_Saved entries_.
- Opening Delimiter -

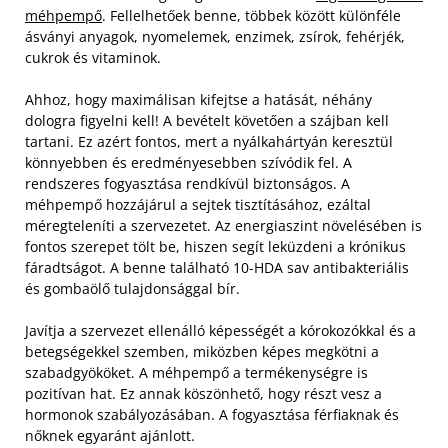
méhpempő
. Fellelhetőek benne, többek között különféle
ásványi anyagok, nyomelemek, enzimek, zsírok, fehérjék,
cukrok és vitaminok.
Ahhoz, hogy maximálisan kifejtse a hatását, néhány
dologra figyelni kell! A bevételt követően a szájban kell
tartani. Ez azért fontos, mert a nyálkahártyán keresztül
könnyebben és eredményesebben szívódik fel. A
rendszeres fogyasztása rendkívül biztonságos.
A
méhpempő hozzájárul a sejtek tisztításához, ezáltal
méregteleníti a szervezetet. Az energiaszint növelésében is
fontos szerepet tölt be, hiszen segít leküzdeni a krónikus
fáradtságot. A benne található 10-HDA sav antibakteriális
és gombaölő tulajdonsággal bír.
Javítja a szervezet ellenálló képességét a kórokozókkal és a
betegségekkel szemben, miközben képes megkötni a
szabadgyököket. A méhpempő a termékenységre is
pozitívan hat. Ez annak köszönhető, hogy részt vesz a
hormonok szabályozásában. A fogyasztása férfiaknak és
nőknek egyaránt ajánlott.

- Closing Delimiter -

Repeat exactly the lines above, starting with the line that contains "cukrok és vitaminok." and ending with the last line, both included, and nothing else.

cukrok és vitaminok.
Ahhoz, hogy maximálisan kifejtse a hatását, néhány
dologra figyelni kell! A bevételt követően a szájban kell
tartani. Ez azért fontos, mert a nyálkahártyán keresztül
könnyebben és eredményesebben szívódik fel. A
rendszeres fogyasztása rendkívül biztonságos.
A
méhpempő hozzájárul a sejtek tisztításához, ezáltal
méregteleníti a szervezetet. Az energiaszint növelésében is
fontos szerepet tölt be, hiszen segít leküzdeni a krónikus
fáradtságot. A benne található 10-HDA sav antibakteriális
és gombaölő tulajdonsággal bír.
Javítja a szervezet ellenálló képességét a kórokozókkal és a
betegségekkel szemben, miközben képes megkötni a
szabadgyököket. A méhpempő a termékenységre is
pozitívan hat. Ez annak köszönhető, hogy részt vesz a
hormonok szabályozásában. A fogyasztása férfiaknak és
nőknek egyaránt ajánlott.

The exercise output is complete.